3 April 2023

Review: We Put ChatGPT, Bing Chat, and Bard to the Test

LAUREN GOODE

IMAGINE TRYING TO review a machine that, every time you pressed a button or key or tapped its screen or tried to snap a photo with it, responded in a unique way—both predictive and unpredictable, influenced by the output of every other technological device that exists in the world. The product’s innards are partly secret. The manufacturer tells you it’s still an experiment, a work in progress; but you should use it anyway, and send in feedback. Maybe even pay to use it. Because, despite its general unreadiness, this thing is going to change the world, they say.

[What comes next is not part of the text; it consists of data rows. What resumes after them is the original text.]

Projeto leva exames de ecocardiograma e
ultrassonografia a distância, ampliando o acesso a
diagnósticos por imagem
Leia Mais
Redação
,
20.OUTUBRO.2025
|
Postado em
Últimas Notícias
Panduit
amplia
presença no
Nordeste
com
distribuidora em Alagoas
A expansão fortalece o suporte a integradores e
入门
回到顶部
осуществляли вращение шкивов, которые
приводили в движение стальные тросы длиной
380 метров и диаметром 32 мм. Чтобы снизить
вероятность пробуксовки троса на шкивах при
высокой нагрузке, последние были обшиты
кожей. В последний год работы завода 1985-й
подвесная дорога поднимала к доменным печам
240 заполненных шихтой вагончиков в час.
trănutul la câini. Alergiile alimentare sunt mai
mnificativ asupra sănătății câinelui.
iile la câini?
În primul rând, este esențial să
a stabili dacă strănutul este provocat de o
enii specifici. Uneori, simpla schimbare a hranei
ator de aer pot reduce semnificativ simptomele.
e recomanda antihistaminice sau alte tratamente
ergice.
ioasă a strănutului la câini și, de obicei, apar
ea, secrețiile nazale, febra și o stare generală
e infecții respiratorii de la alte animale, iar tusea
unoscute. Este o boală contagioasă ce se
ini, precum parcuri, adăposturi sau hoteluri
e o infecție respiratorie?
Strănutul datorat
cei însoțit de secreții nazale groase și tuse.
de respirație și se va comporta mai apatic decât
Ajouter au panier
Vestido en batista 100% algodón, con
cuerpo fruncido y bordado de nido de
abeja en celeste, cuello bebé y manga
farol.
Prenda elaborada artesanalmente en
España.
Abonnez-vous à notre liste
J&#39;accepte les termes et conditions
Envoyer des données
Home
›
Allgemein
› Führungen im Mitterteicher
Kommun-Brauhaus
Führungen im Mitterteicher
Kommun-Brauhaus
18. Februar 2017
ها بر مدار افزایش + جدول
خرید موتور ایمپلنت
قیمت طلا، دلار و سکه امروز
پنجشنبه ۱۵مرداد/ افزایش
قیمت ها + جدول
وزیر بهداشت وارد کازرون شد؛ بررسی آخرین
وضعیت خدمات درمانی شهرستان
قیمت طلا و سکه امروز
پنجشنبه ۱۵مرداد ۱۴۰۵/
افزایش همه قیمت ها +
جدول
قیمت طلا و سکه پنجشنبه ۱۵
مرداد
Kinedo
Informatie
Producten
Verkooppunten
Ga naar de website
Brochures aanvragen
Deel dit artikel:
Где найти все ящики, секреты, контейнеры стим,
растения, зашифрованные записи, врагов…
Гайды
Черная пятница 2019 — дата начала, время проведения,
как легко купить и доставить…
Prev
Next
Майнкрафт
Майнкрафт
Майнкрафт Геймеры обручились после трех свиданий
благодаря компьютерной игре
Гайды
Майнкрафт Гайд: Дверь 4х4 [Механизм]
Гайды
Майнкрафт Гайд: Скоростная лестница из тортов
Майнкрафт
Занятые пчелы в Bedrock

This is not a traditional WIRED product review. This is a comparative look at three new artificially intelligent software tools that are recasting the way we access information online: OpenAI’s ChatGPT, Microsoft’s Bing Chat, and Google’s Bard.

For the past three decades, when we’ve browsed the web or used a search engine, we’ve typed in bits of data and received mostly static answers in response. It’s been a fairly reliable relationship of input-output, one that’s grown more complex as advanced artificial intelligence—and data monetization schemes—have entered the chat. Now, the next wave of generative AI is enabling a new paradigm: computer interactions that feel more like human chats.

But these are not actually humanistic conversations. Chatbots don’t have the welfare of humans in mind. When we use generative AI tools, we’re talking to language-learning machines, created by even larger metaphorical machines. The responses we get from ChatGPT or Bing Chat or Google Bard are predictive responses generated from corpora of data that are reflective of the language of the internet. These chatbots are powerfully interactive, smart, creative, and sometimes even fun. They’re also charming little liars: The data sets they’re trained on are filled with biases, and some of the answers they spit out, with such seeming authority, are nonsensical, offensive, or just plain wrong.

You’re probably going to use generative AI in some way if you haven’t already. It’s futile to suggest never using these chat tools at all, in the same way I can’t go back in time 25 years and suggest whether or not you should try Google or go back 15 years and tell you to buy or not to buy an iPhone.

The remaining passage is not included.